With the current behavior, you can tell by looking in the stack trace of the exception bubbling through the "root" span that the raised exception was coming from task_1. However, if we were to only record each exception once, I'm not sure how you'd be able to determine which exception was raised through the "root" span (e.g., if the code were changed to raise the last exception rather than the first).

While this may feel somewhat contrived (a consequence of trying to keep the example fairly minimal), I am confident that there are lots of python use cases today where, in the face of an exception, you might try a fallback codepath, and if that fallback codepath fails you still raise the error coming from the original execution path. (And there are obviously scenarios where you would want to just raise the error of the fallback codepath.) So, if each of those exceptions end up bubbling through their own spans, and subsequently bubble through a parent span, I think we need to retain a way to know which exception was raised through the parent span.

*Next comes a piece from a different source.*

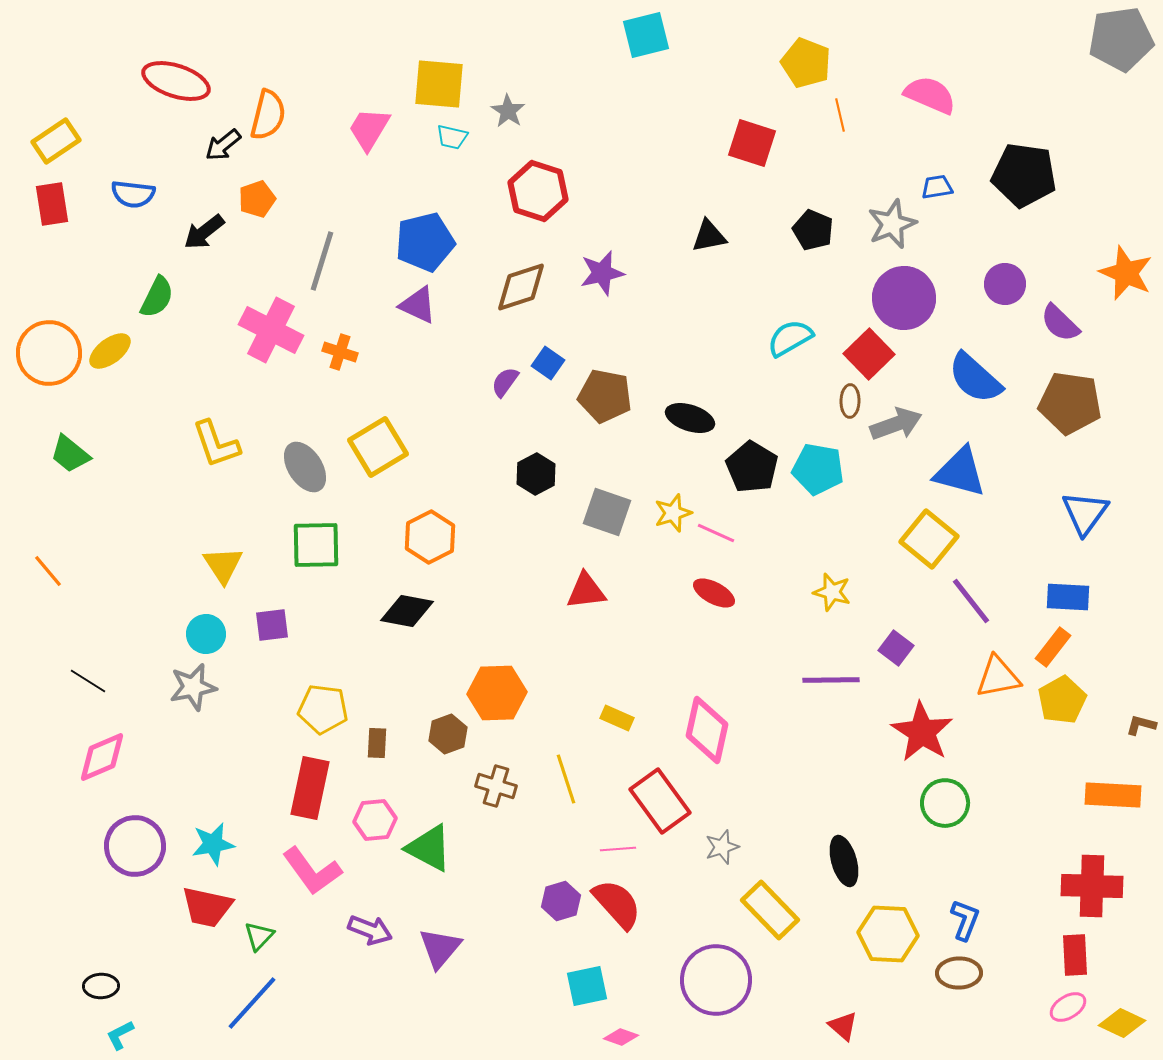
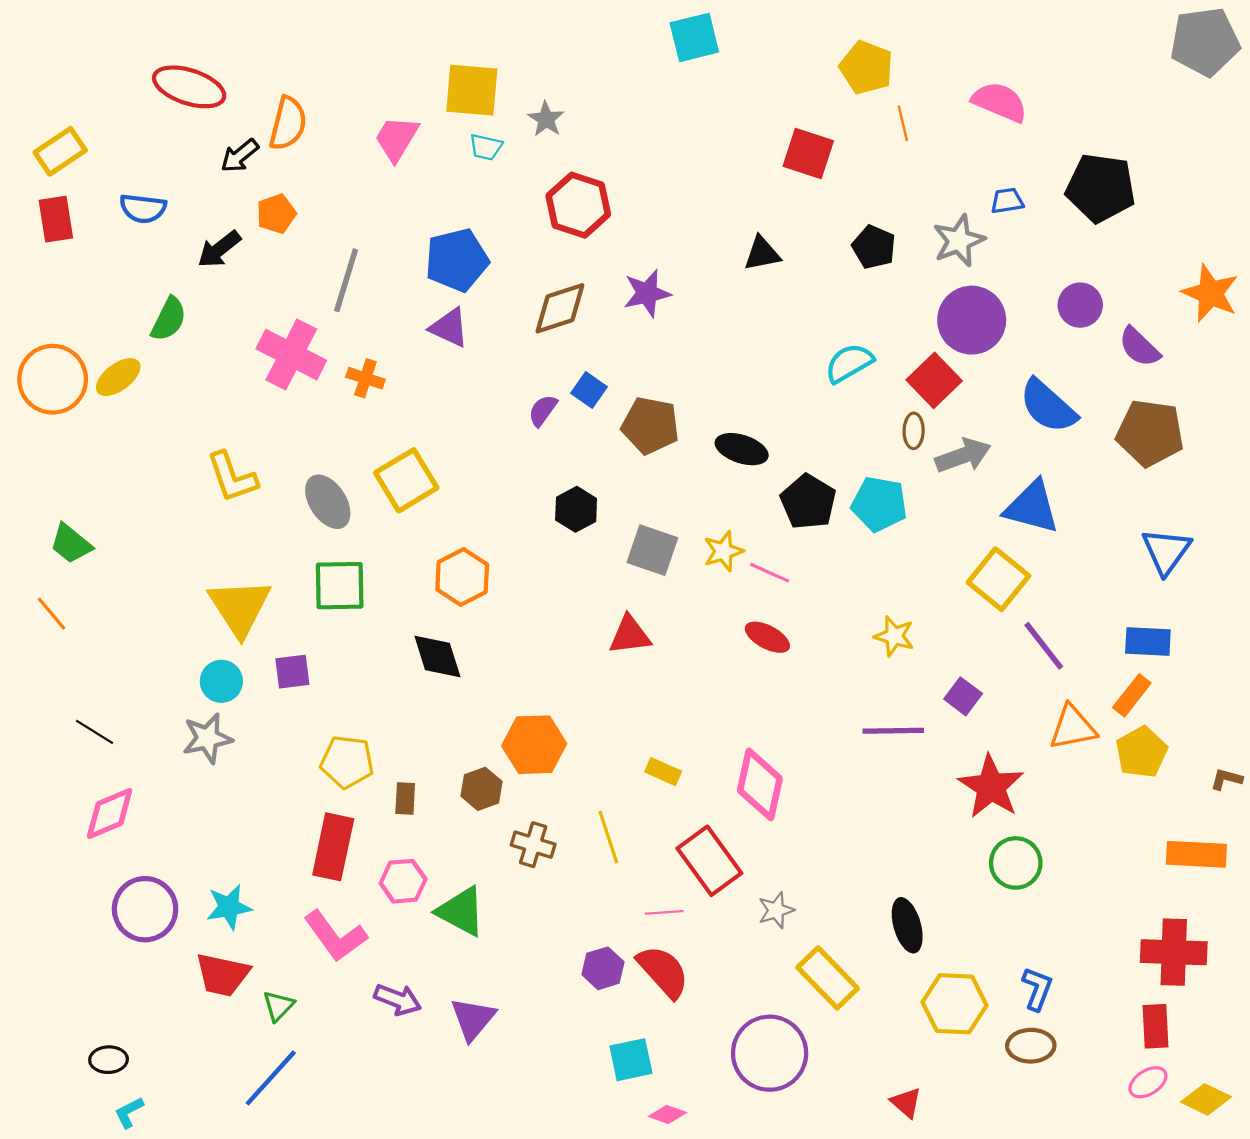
green trapezoid: (70, 454) -> (71, 544), moved
yellow triangle: (223, 565) -> (240, 607), size x1.5
black diamond: (407, 611) -> (437, 657), turned 62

Given these examples, and the flexibility of python, it's hard for me to imagine how you'd be able to know programmatically whether there was information loss if you don't record the same error as it passes through spans higher in the call stack, therefore I would consider it a regression if we lost the current behavior of recording an event every time an exception passes through a span, even if the same exception has already been recorded as passing through some child span. (And in particular, the events should retain the full stack trace — note that the otel status message isn't enough to distinguish the specific exception in the example above, but the stack trace is enough.)


I see this note below:

It also may be desirable by some vendors/apps to record all exception details at all levels.

As long as this can be done for an arbitrary python application and isn't dependent on the instrumentations or otel SDK behavior, then I think everything is okay, I just want to point out that retaining that option is important, at least for python.